Thursday, September 25, 2008

Stalled

They met, they photo-oped, they failed. So far, no deal.
The status of a rescue plan for the nation’s financial system was in doubt, at least for the moment, on Thursday as lawmakers emerged from a White House meeting with President Bush to say that negotiations have a ways to go.


Looking tired and annoyed, Mr. Dodd complained that late complications were making the episode sound more like “a rescue plan for the Republican presidential candidate, than one for the country’s financial system.

It does no good, Mr. Dodd said, “to be distracted for two or three hours by political theater.”


It seems that Democrats are so depressed over the reality, setting in over recent weeks, that Barack is going to lose this election, that they can't buckle down and focus in on solving the crisis.
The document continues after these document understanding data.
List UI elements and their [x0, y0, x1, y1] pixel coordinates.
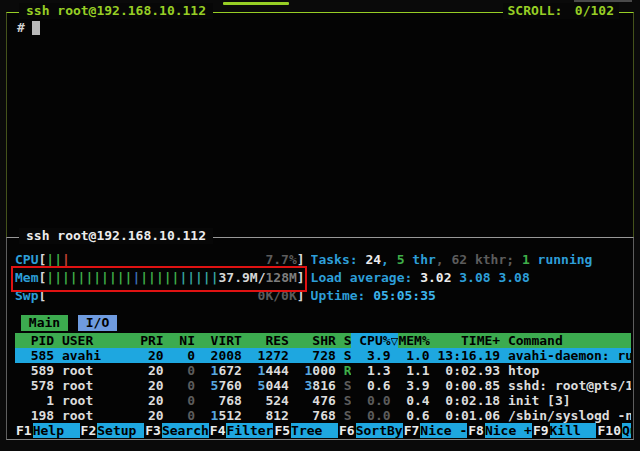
scroll-value: 0/102 — [575, 3, 614, 18]
fkey-f7[interactable]: F7Nice - — [403, 423, 468, 438]
cell-s: R — [336, 363, 352, 378]
cell-arrow — [391, 363, 399, 378]
number-prefix: 1 — [211, 408, 219, 423]
fkey-label: F6 — [338, 423, 356, 438]
cell-command: /sbin/syslogd -n — [500, 408, 631, 423]
load-average-line: Load average: 3.02 3.08 3.08 — [311, 269, 631, 287]
swp-meter-text: 0K/0K — [258, 287, 297, 305]
process-row[interactable]: 589root200167214441000R1.31.10:02.93htop — [15, 363, 631, 378]
process-row[interactable]: 198root2001512812768S0.00.60:01.06/sbin/… — [15, 408, 631, 423]
mem-meter: Mem[||||||||||||||||||||||37.9M/128M] — [15, 269, 305, 287]
cell-ni: 0 — [164, 393, 195, 408]
cell-arrow — [391, 378, 399, 393]
text-run: 5 — [397, 252, 405, 267]
fkey-f8[interactable]: F8Nice + — [467, 423, 532, 438]
cell-cpu: 3.9 — [351, 348, 390, 363]
fkey-label: F5 — [273, 423, 291, 438]
cell-virt: 1672 — [195, 363, 242, 378]
fkey-label: F2 — [80, 423, 98, 438]
cell-virt: 1512 — [195, 408, 242, 423]
header-command[interactable]: Command — [500, 333, 631, 348]
cell-user: avahi — [54, 348, 132, 363]
cell-command: htop — [500, 363, 631, 378]
number-prefix: 1 — [258, 348, 266, 363]
fkey-action-label: Nice + — [485, 423, 532, 438]
header-mem[interactable]: MEM% — [398, 333, 429, 348]
header-shr[interactable]: SHR — [289, 333, 336, 348]
cell-mem: 0.6 — [398, 408, 429, 423]
cell-shr: 1000 — [289, 363, 336, 378]
cpu-meter-text: 7.7% — [265, 251, 296, 269]
text-run: thr — [405, 252, 436, 267]
cell-arrow — [391, 393, 399, 408]
header-virt[interactable]: VIRT — [195, 333, 242, 348]
fkey-f10[interactable]: F10Quit — [596, 423, 631, 438]
cell-s: S — [336, 393, 352, 408]
header-time[interactable]: TIME+ — [430, 333, 500, 348]
cell-mem: 0.4 — [398, 393, 429, 408]
cell-mem: 3.9 — [398, 378, 429, 393]
fkey-label: F8 — [467, 423, 485, 438]
fkey-label: F4 — [209, 423, 227, 438]
header-cpu[interactable]: CPU% — [351, 333, 390, 348]
header-sort-indicator[interactable]: ▽ — [391, 333, 399, 348]
fkey-f3[interactable]: F3Search — [144, 423, 209, 438]
fkey-action-label: Search — [162, 423, 209, 438]
cell-virt: 2008 — [195, 348, 242, 363]
shell-pane: ssh root@192.168.10.112 SCROLL:0/102 # — [6, 12, 634, 238]
text-run: Load average: — [311, 270, 421, 285]
htop-tabs: MainI/O — [15, 315, 631, 331]
terminal-cursor — [32, 21, 40, 35]
process-row[interactable]: 578root200576050443816S0.63.90:00.85sshd… — [15, 378, 631, 393]
cell-res: 812 — [242, 408, 289, 423]
cell-pri: 20 — [132, 393, 163, 408]
cell-pri: 20 — [132, 363, 163, 378]
text-run: 1 — [522, 252, 530, 267]
cell-time: 0:00.85 — [430, 378, 500, 393]
fkey-label: F9 — [532, 423, 550, 438]
process-row[interactable]: 1root200768524476S0.00.40:02.18init [3] — [15, 393, 631, 408]
cell-mem: 1.0 — [398, 348, 429, 363]
header-s[interactable]: S — [336, 333, 352, 348]
fkey-label: F10 — [596, 423, 621, 438]
cell-shr: 728 — [289, 348, 336, 363]
fkey-f5[interactable]: F5Tree — [273, 423, 338, 438]
mem-meter-text: 37.9M/128M — [219, 269, 297, 287]
fkey-action-label: Nice - — [420, 423, 467, 438]
fkey-action-label: Help — [33, 423, 80, 438]
fkey-f2[interactable]: F2Setup — [80, 423, 145, 438]
cell-shr: 476 — [289, 393, 336, 408]
header-user[interactable]: USER — [54, 333, 132, 348]
text-run: , 62 kthr; — [436, 252, 522, 267]
htop-content: CPU[|||7.7%] Mem[||||||||||||||||||||||3… — [7, 238, 633, 439]
shell-pane-title: ssh root@192.168.10.112 — [19, 3, 213, 19]
cell-res: 1272 — [242, 348, 289, 363]
fkey-action-label: Tree — [291, 423, 338, 438]
header-pri[interactable]: PRI — [132, 333, 163, 348]
process-row[interactable]: 585avahi20020081272728S3.91.013:16.19ava… — [15, 348, 631, 363]
mem-meter-body: ||||||||||||||||||||||37.9M/128M — [46, 269, 296, 287]
cell-arrow — [391, 408, 399, 423]
tasks-line: Tasks: 24, 5 thr, 62 kthr; 1 running — [311, 251, 631, 269]
tab-main[interactable]: Main — [21, 315, 68, 331]
fkey-f1[interactable]: F1Help — [15, 423, 80, 438]
cell-shr: 3816 — [289, 378, 336, 393]
fkey-f9[interactable]: F9Kill — [532, 423, 597, 438]
header-pid[interactable]: PID — [15, 333, 54, 348]
scroll-indicator: SCROLL:0/102 — [503, 3, 619, 19]
fkey-f6[interactable]: F6SortBy — [338, 423, 403, 438]
cell-pid: 589 — [15, 363, 54, 378]
cpu-meter: CPU[|||7.7%] — [15, 251, 305, 269]
cell-cpu: 1.3 — [351, 363, 390, 378]
header-ni[interactable]: NI — [164, 333, 195, 348]
fkey-f4[interactable]: F4Filter — [209, 423, 274, 438]
fkey-action-label: Setup — [97, 423, 144, 438]
cell-cpu: 0.0 — [351, 408, 390, 423]
number-prefix: 1 — [258, 363, 266, 378]
tab-io[interactable]: I/O — [78, 315, 117, 331]
header-res[interactable]: RES — [242, 333, 289, 348]
cell-res: 524 — [242, 393, 289, 408]
cell-ni: 0 — [164, 348, 195, 363]
cell-command: sshd: root@pts/1 — [500, 378, 631, 393]
cpu-meter-bars: ||| — [46, 251, 69, 269]
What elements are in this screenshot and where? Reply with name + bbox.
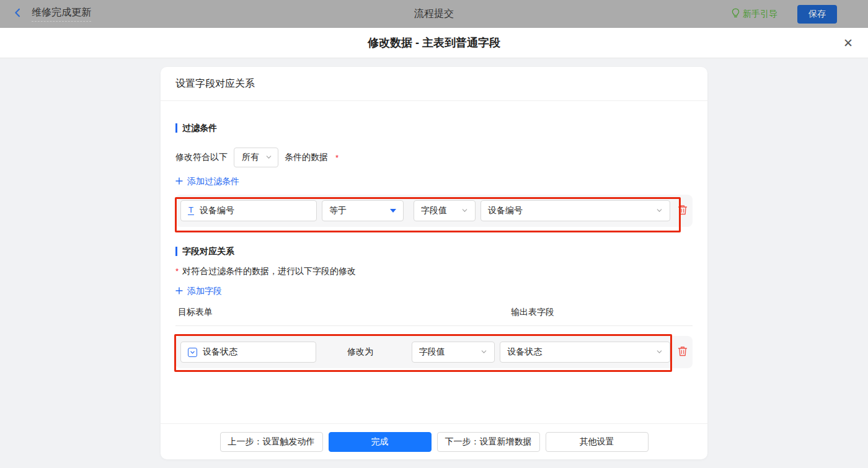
add-filter-condition-label: 添加过滤条件: [187, 176, 239, 187]
condition-prefix-label: 修改符合以下: [175, 152, 228, 163]
column-header-output-field: 输出表字段: [511, 307, 554, 318]
card-footer: 上一步：设置触发动作 完成 下一步：设置新增数据 其他设置: [161, 423, 707, 459]
chevron-left-icon: [12, 7, 23, 20]
output-field-value: 设备状态: [507, 347, 542, 358]
add-filter-condition-link[interactable]: 添加过滤条件: [175, 176, 239, 187]
flow-title[interactable]: 维修完成更新: [32, 6, 91, 22]
plus-icon: [175, 286, 183, 296]
filter-field-input[interactable]: T 设备编号: [180, 200, 317, 221]
output-field-select[interactable]: 设备状态: [500, 342, 670, 363]
select-field-icon: [188, 348, 197, 357]
next-step-button[interactable]: 下一步：设置新增数据: [437, 432, 540, 452]
operator-select[interactable]: 等于: [322, 200, 404, 221]
field-mapping-row: 设备状态 修改为 字段值 设备状态: [175, 336, 693, 368]
filter-section-title: 过滤条件: [175, 123, 693, 133]
modal-body: 设置字段对应关系 过滤条件 修改符合以下 所有 条件的数据 *: [0, 58, 868, 468]
trash-icon: [678, 346, 688, 359]
chevron-down-icon: [461, 206, 468, 216]
done-button[interactable]: 完成: [329, 432, 432, 452]
value-type-select[interactable]: 字段值: [414, 200, 476, 221]
chevron-down-icon: [656, 206, 663, 216]
card-title: 设置字段对应关系: [161, 67, 707, 101]
add-field-label: 添加字段: [187, 286, 222, 297]
condition-suffix-label: 条件的数据: [285, 152, 328, 163]
caret-down-icon: [390, 209, 396, 213]
chevron-down-icon: [656, 347, 663, 357]
trash-icon: [678, 205, 688, 218]
settings-card: 设置字段对应关系 过滤条件 修改符合以下 所有 条件的数据 *: [161, 67, 707, 459]
mapping-description: 对符合过滤条件的数据，进行以下字段的修改: [182, 266, 356, 277]
beginner-guide-label: 新手引导: [743, 9, 777, 20]
required-asterisk: *: [175, 267, 179, 276]
chevron-down-icon: [265, 152, 272, 162]
delete-condition-button[interactable]: [678, 205, 688, 218]
delete-mapping-button[interactable]: [678, 346, 688, 359]
condition-scope-value: 所有: [242, 152, 259, 163]
plus-icon: [175, 177, 183, 187]
other-settings-button[interactable]: 其他设置: [546, 432, 649, 452]
modal-header: 修改数据 - 主表到普通字段 ✕: [0, 28, 868, 58]
chevron-down-icon: [480, 347, 487, 357]
add-field-link[interactable]: 添加字段: [175, 286, 222, 297]
modal-title: 修改数据 - 主表到普通字段: [368, 35, 500, 50]
page-title: 流程提交: [414, 7, 454, 20]
target-field-value: 设备状态: [203, 347, 237, 358]
back-button[interactable]: [12, 7, 23, 20]
text-field-icon: T: [188, 206, 194, 215]
modify-to-label: 修改为: [347, 347, 376, 358]
save-button[interactable]: 保存: [797, 5, 837, 24]
target-field-input[interactable]: 设备状态: [180, 342, 316, 363]
filter-field-value: 设备编号: [200, 205, 234, 216]
value-type-value: 字段值: [419, 347, 445, 358]
column-header-target-form: 目标表单: [178, 307, 213, 318]
previous-step-button[interactable]: 上一步：设置触发动作: [220, 432, 323, 452]
source-field-select[interactable]: 设备编号: [480, 200, 670, 221]
close-icon[interactable]: ✕: [843, 37, 853, 49]
mapping-section-title: 字段对应关系: [175, 247, 693, 256]
source-field-value: 设备编号: [488, 205, 523, 216]
filter-condition-row: T 设备编号 等于 字段值 设备编号: [175, 195, 693, 227]
condition-scope-select[interactable]: 所有: [234, 148, 278, 167]
value-type-select[interactable]: 字段值: [412, 342, 495, 363]
required-asterisk: *: [335, 153, 339, 162]
value-type-value: 字段值: [421, 205, 447, 216]
lightbulb-icon: [732, 8, 740, 20]
operator-value: 等于: [329, 205, 347, 216]
beginner-guide-link[interactable]: 新手引导: [732, 8, 777, 20]
top-bar: 维修完成更新 流程提交 新手引导 保存: [0, 0, 868, 28]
They feel compelled to claw at the GOP.
The leading Democratic negotiator on the Bush administration's $700 bailout plan accused John McCain of undermining the proposal and prodding House Republicans to lay out a wholly different approach that is opposed by the White House.

"This is the presidential campaign of John McCain undermining what Hank Paulson tells us is essential for the country," said Democratic Rep. Barney Frank, (D-Mass.), chairman of the House Financial Services Committee. "This is McCain at the last minute getting House Republicans to undermine the Paulson approach."
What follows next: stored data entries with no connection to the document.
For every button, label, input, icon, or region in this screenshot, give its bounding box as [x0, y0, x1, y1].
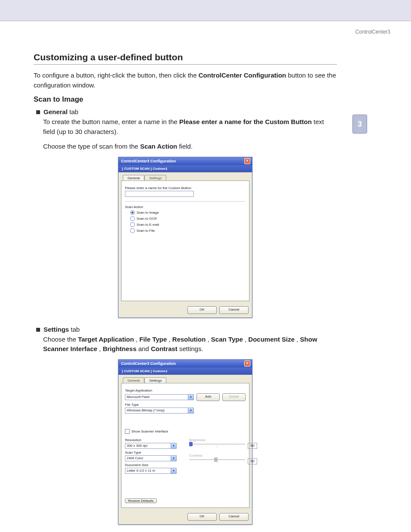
intro-paragraph: To configure a button, right-click the b… [34, 71, 337, 90]
tab-panel: Please enter a name for the Custom Butto… [121, 180, 249, 301]
radio-scan-to-file[interactable]: Scan to File [130, 228, 246, 233]
text: To create the button name, enter a name … [43, 118, 179, 125]
contrast-slider[interactable]: ·····|····· 50 [189, 459, 245, 463]
resolution-label: Resolution [125, 438, 181, 442]
text-bold: Brightness [103, 345, 136, 352]
dialog-buttons: OK Cancel [118, 510, 252, 524]
settings-block: Choose the Target Application , File Typ… [34, 335, 337, 354]
brightness-value: 50 [248, 443, 257, 449]
brightness-slider[interactable]: ·····|····· 50 [189, 444, 245, 448]
target-application-select[interactable]: Microsoft Paint ▾ [125, 394, 194, 400]
left-column: Resolution 300 x 300 dpi ▾ Scan Type 24b… [125, 436, 181, 474]
text-bold: ControlCenter Configuration [199, 72, 286, 79]
bullet-general: General tab [34, 108, 337, 115]
radio-label: Scan to E-mail [137, 223, 159, 227]
radio-scan-to-ocr[interactable]: Scan to OCR [130, 216, 246, 221]
divider [125, 201, 246, 202]
bullet-label: Settings tab [44, 326, 80, 333]
window-title: ControlCenter3 Configuration [121, 159, 176, 163]
custom-name-input[interactable] [125, 191, 194, 197]
tab-panel: Target Application Microsoft Paint ▾ Add… [121, 383, 249, 508]
radio-icon [130, 228, 135, 233]
top-bar [0, 0, 411, 21]
chevron-down-icon: ▾ [171, 468, 176, 473]
ok-button[interactable]: OK [187, 306, 217, 314]
checkbox-label: Show Scanner Interface [131, 429, 168, 433]
slider-track [189, 459, 245, 460]
text: , [169, 336, 172, 343]
radio-icon [130, 210, 135, 215]
tab-settings[interactable]: Settings [144, 377, 166, 383]
radio-scan-to-email[interactable]: Scan to E-mail [130, 222, 246, 227]
contrast-label: Contrast [189, 454, 246, 457]
chevron-down-icon: ▾ [171, 456, 176, 461]
chevron-down-icon: ▾ [188, 395, 193, 400]
radio-scan-to-image[interactable]: Scan to Image [130, 210, 246, 215]
radio-label: Scan to OCR [137, 217, 157, 221]
text: To configure a button, right-click the b… [34, 72, 199, 79]
text-bold: Scan Type [211, 336, 243, 343]
select-value: 300 x 300 dpi [125, 443, 171, 448]
file-type-select[interactable]: Windows Bitmap (*.bmp) ▾ [125, 408, 194, 414]
text: field. [179, 143, 193, 150]
scan-action-label: Scan Action [125, 205, 246, 209]
running-head: ControlCenter3 [0, 21, 411, 35]
add-button[interactable]: Add [196, 393, 220, 401]
close-icon[interactable]: × [244, 158, 250, 164]
delete-button[interactable]: Delete [222, 393, 246, 401]
right-column: Brightness ·····|····· 50 Contrast [189, 436, 246, 474]
radio-label: Scan to Image [137, 211, 159, 215]
text: and [138, 345, 151, 352]
scan-type-select[interactable]: 24bit Color ▾ [125, 455, 177, 461]
restore-defaults-button[interactable]: Restore Defaults [125, 498, 157, 503]
target-application-label: Target Application [125, 389, 246, 392]
scan-type-label: Scan Type [125, 451, 181, 454]
text-bold: Document Size [248, 336, 295, 343]
contrast-value: 50 [248, 458, 257, 464]
paragraph: To create the button name, enter a name … [43, 117, 337, 137]
screenshot-settings: ControlCenter3 Configuration × [ CUSTOM … [34, 359, 337, 525]
tab-settings[interactable]: Settings [144, 175, 166, 181]
text-bold: File Type [139, 336, 167, 343]
text: Choose the type of scan from the [43, 143, 140, 150]
tab-strip: General Settings [121, 175, 249, 181]
dialog-body: General Settings Target Application Micr… [118, 375, 252, 510]
paragraph: Choose the Target Application , File Typ… [43, 335, 337, 354]
chevron-down-icon: ▾ [188, 408, 193, 413]
cancel-button[interactable]: Cancel [219, 306, 249, 314]
show-scanner-interface-checkbox[interactable]: Show Scanner Interface [125, 429, 246, 434]
select-value: 24bit Color [125, 456, 171, 461]
bullet-label: General tab [44, 108, 78, 115]
ok-button[interactable]: OK [187, 513, 217, 521]
cancel-button[interactable]: Cancel [219, 513, 249, 521]
text-bold: Settings [44, 326, 69, 333]
select-value: Microsoft Paint [125, 395, 188, 400]
text: Choose the [43, 336, 78, 343]
file-type-label: File Type [125, 403, 246, 407]
paragraph: Choose the type of scan from the Scan Ac… [43, 142, 337, 152]
brightness-label: Brightness [189, 438, 246, 442]
document-size-select[interactable]: Letter 8 1/2 x 11 in ▾ [125, 468, 177, 474]
text: settings. [179, 345, 203, 352]
checkbox-icon [125, 429, 130, 434]
text-bold: Please enter a name for the Custom Butto… [179, 118, 312, 125]
text-bold: Scan Action [140, 143, 177, 150]
resolution-select[interactable]: 300 x 300 dpi ▾ [125, 443, 177, 449]
slider-thumb [189, 442, 193, 446]
text: tab [69, 326, 80, 333]
breadcrumb: [ CUSTOM SCAN ] Custom1 [118, 165, 252, 172]
window-title: ControlCenter3 Configuration [121, 361, 176, 366]
text-bold: Contrast [151, 345, 177, 352]
text: tab [68, 108, 78, 115]
tab-general[interactable]: General [123, 377, 144, 383]
subsection-title: Scan to Image [34, 95, 337, 104]
select-value: Windows Bitmap (*.bmp) [125, 408, 188, 413]
page-title: Customizing a user-defined button [34, 52, 337, 65]
bullet-icon [36, 328, 40, 332]
dialog-body: General Settings Please enter a name for… [118, 172, 252, 304]
config-dialog-settings: ControlCenter3 Configuration × [ CUSTOM … [118, 359, 252, 525]
select-value: Letter 8 1/2 x 11 in [125, 468, 171, 473]
close-icon[interactable]: × [244, 361, 250, 367]
settings-columns: Resolution 300 x 300 dpi ▾ Scan Type 24b… [125, 436, 246, 474]
tab-general[interactable]: General [123, 175, 144, 181]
Republican leadership aides reacted incredulously to Frank's broadside, saying there was no way McCain's chief economic adviser, Douglas Holtz-Eakin, could undermine a deal with House Republicans that has never had rank-and-file support.

Republicans expressed their concerns this morning, they said, well before McCain's arrival, and before Democrats started telling the media that a deal was close. Were Democrats trying to sandbag McCain - saying a deal was done when it wasn't so they could blame him for breaking it up?
(McCain's chief economic adviser, Douglas) Holtz-Eakin met this morning with Boehner, House Minority Whip Roy Blunt (R-Mo.) and House Republican Conference Chairman Adam Putnam (R-Fla.), but the GOP leaders did virtually all of the talking, and what they told him was how little support the $700 billion package had with their rank-and-file.
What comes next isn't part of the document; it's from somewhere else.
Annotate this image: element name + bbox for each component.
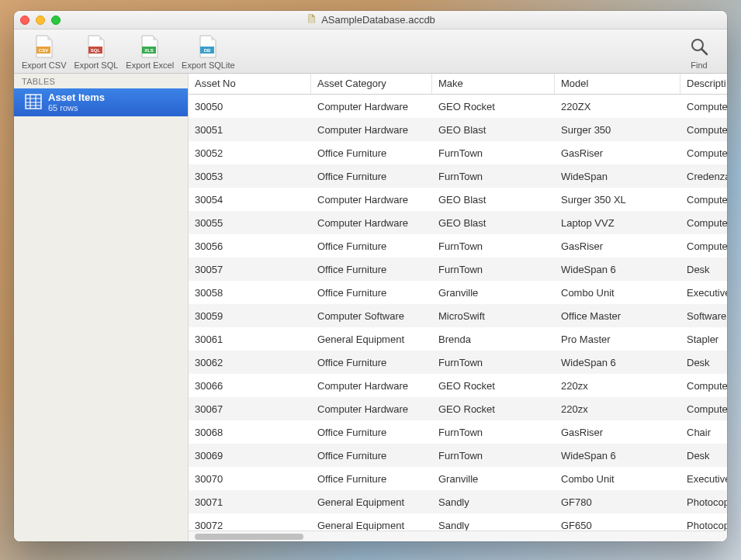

The senator was apparently alluding to a growing revolt by conservative House Republicans against the proposed $700 billion rescue, and the fact that Senator McCain has not yet endorsed the plan, whose concept runs contrary to the policy positions he has taken for years.

The more time that goes by, the more unhappiness with the plan can fester.

Conservative Republicans, in particular, have said that such a huge government intervention violated their free market principles.

House Speaker Nancy Pelosi of California has made clear that she does not want to approve the bailout plan without rank-and-file Republican support.

A group of Republicans, led by Representative Eric Cantor, a House leader, were circulating an alternative plan that would rely on mortgage insurance, provided by the government, rather than taxpayer purchase of frozen mortgage assets.

A senior Republican lawmaker, speaking on condition of anonymity so as not to undermine the party leadership, said there is a ‘’violent reaction” among House Republicans to the Paulson plan. He said backers of the alternative, one of several that have been proposed in the House, are calculating that they can force the negotiators to accept it as part of a larger deal.

Word is, things got ugly at the White House meeting when Senate Democrats realized that House Republicans, unhappy with the notion of the huge bailout, were pushing an alternative approach.

2 comments:

Anonymous said...

Looks like Obama is not too happy having to be in Washington to do some real work. He'd rather be studying and preparing for Friday's debate (if it does happen), since Foreign policy is not his strength. McCain of course, is an expert in foreign policy, so he does not need to cram for it like Obama. If they do end up having the debate, I'll bet McCain will be feeling confident, while Obama may be a bit off, having lost valuable study time

shirtsbyeric said...

Obama is waiting for Apple to make an Ipromter that he can take with him.